Tuesday, December 1, 2009

What I Learned About Life From NaNoWriMo

I'm back!

Yep, I've been gone for over a month. I'm sure you're all wondering why. Well, I was participating in National Novel Writing Month (NaNoWriMo) and I had to write a 50,000 word novel in 30 days. Although I did write the 50,000 words, I didn't actually finish the novel, so don't start asking when you'll find it in paperback at your local bookstore.

As I worked on my novel, I actually discovered a lot about myself and even a few things about life. And as this the place where I muse, here are my musings about life from NaNoWriMo.

1. When you start to get bored, throw in a love scene. One night I was struggling to get my 1667 words to keep me on track. I was bored. I wasn't enjoying what I was writing. I didn't feel like anything interesting was happening. I was about ready to tear it up (or backspace it all). Instead, however, I decided to throw in a kissing scene. Now, it was a very tasteful kissing scene, don't worry. But it boosted my word count and pushed me over my 1667 words for the evening.
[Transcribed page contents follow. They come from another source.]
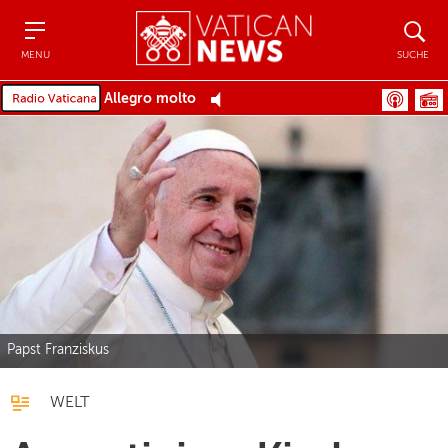
Menu
Suche
MENU
SUCHE
Allegro molto
Papst Franziskus
WELT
What does this have to do with real life, you ask? You may not have a significant other in your life, or your significant other might be in a land far, far away, so a kissing scene may not be in store for you. But I'm sure you love to do something, right? That's the kind of love scene I'm talking about. Spend some time doing something you really love. If that's crafting, do that. If it's writing, do that. If it's cleaning, um, do that then. Just spend some quality time with that activity. I think it'll boost endorphins almost as much as kissing does.
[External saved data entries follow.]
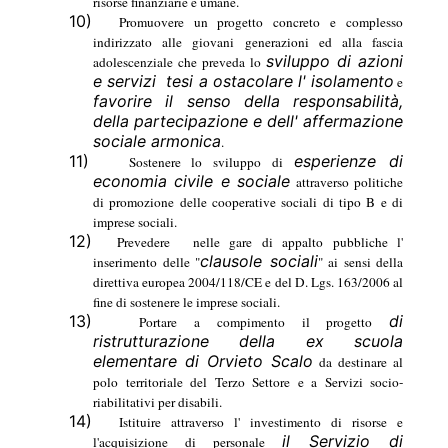
risorse finanziarie e umane.
10)
Promuovere un progetto concreto e complesso
indirizzato alle giovani generazioni ed alla fascia
sviluppo di azioni
adolescenziale che preveda lo
e servizi
tesi a ostacolare l' isolamento
e
favorire il senso della responsabilità,
della partecipazione e dell' affermazione
sociale armonica
.
11)
esperienze di
Sostenere lo sviluppo di
economia civile e sociale
attraverso politiche
di promozione delle cooperative sociali di tipo B e di
imprese sociali.
12)
Prevedere
nelle gare di appalto pubbliche l'
clausole sociali
inserimento delle "
" ai sensi della
direttiva europea 2004/118/CE e del D. Lgs. 163/2006 al
fine di sostenere le imprese sociali.
13)
di
Portare a compimento il progetto
ristrutturazione della ex scuola
elementare di Orvieto Scalo
da destinare al
polo territoriale del Terzo Settore e a Servizi socio-
riabilitativi per disabili.
14)
Istituire attraverso l' investimento di risorse e
il Servizio di
l'acquisizione di personale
2. The rule of 400, 900, 1667. I discovered this strange little rule early on in the writing of my 50,000 words. The first 400 words would be fairly easy to write. The next 500 were pure torture! I couldn't think of anything to write. Every time I'd check my word count, it would only be about 20 more than the time I checked it before. Then, somehow, after I'd hit about 900, the next 700+ words were easy sailing.

Here's how I believe this can be applied to real life: It'll get harder before it gets easier. Isn't that something that some aged wisewoman would say? Seriously, I can see it embroidered on a pillow. But it is so true. But maybe, more precisely, I should say, "It'll start out easy and then it'll get harder and then it'll get easier." Sometimes we set out to do something, and it isn't so bad. We think, "Hey, I can totally handle this!" And then we get trucking along, complacent in our ability to accomplish the task and, dagnabit!, it gets hard! We want to give up, because there is just no end in sight to our troubles. And then, miraculously, after a while, things get easier again. Perhaps that is the Circle of Life. Or, as I call it, the rule of 400, 900, 1667.
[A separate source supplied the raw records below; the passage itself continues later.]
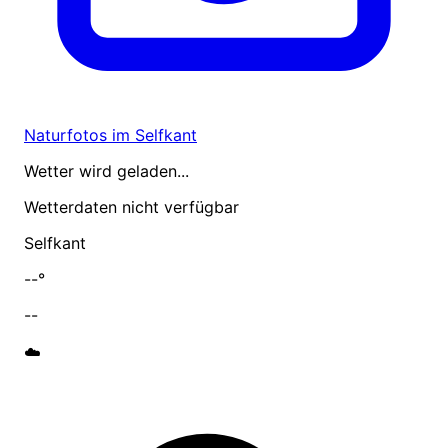
Naturfotos im Selfkant
Wetter wird geladen...
Wetterdaten nicht verfügbar
Selfkant
--°
--
☁️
3. Sometimes you can find jewels in big, huge piles of garbage. Some nights I'd be writing just to get my 1667 words done. I knew what I was writing wasn't very good. I wasn't sure where my plot was going or what motiviated my characters to act. And I'd end up with too many words that were probably (almost certainly) going to be completely cut from my novel. It was word garbage. Big, huge piles of it. But, again, almost certainly, I would discover something new about my characters or I'd write a line of dialogue that I loved or the next part of my plot would suddenly pop into my head. They were teeny, tiny jewels, or sometimes not so teeny, tiny, but they were totally worth going through all of the garbage I had written before.

We all have big, huge piles of garbage in our lives. Some people have literal piles of garbage, while others have more metaphorical piles of garbage. But I really do believe that we can find moments in those pile of garbage times that are jewels. For me, my big pile of garbage time has been from July 2008 right through today and on 'til April. In this time, TSH has been home for about, oh, 4 months total. In that time, the oldest son started preschool, the baby started doing everything, the oldest graduated from preschool, the oldest started kindergarten, and the middle child started preschool. I've worked full-time. I quit my reading endorsement when I just had one class left to take. The air conditioning in my faithful steed went kaput. It has been quite...exhausting. But we've had so much good in our lives. The baby is the sweetest little boy and he's so much easier than the other two were as babies. We were able to buy a house with the help of my brother, so we didn't have to live in an apartment anymore. TSH's bonus finally came through and I bought my beautiful new (to me) Ford Fusion. So many tiny jewels that have let me know how blessed I am. Oh, and, hello! I finished 50,000 words of my novel in 30 days!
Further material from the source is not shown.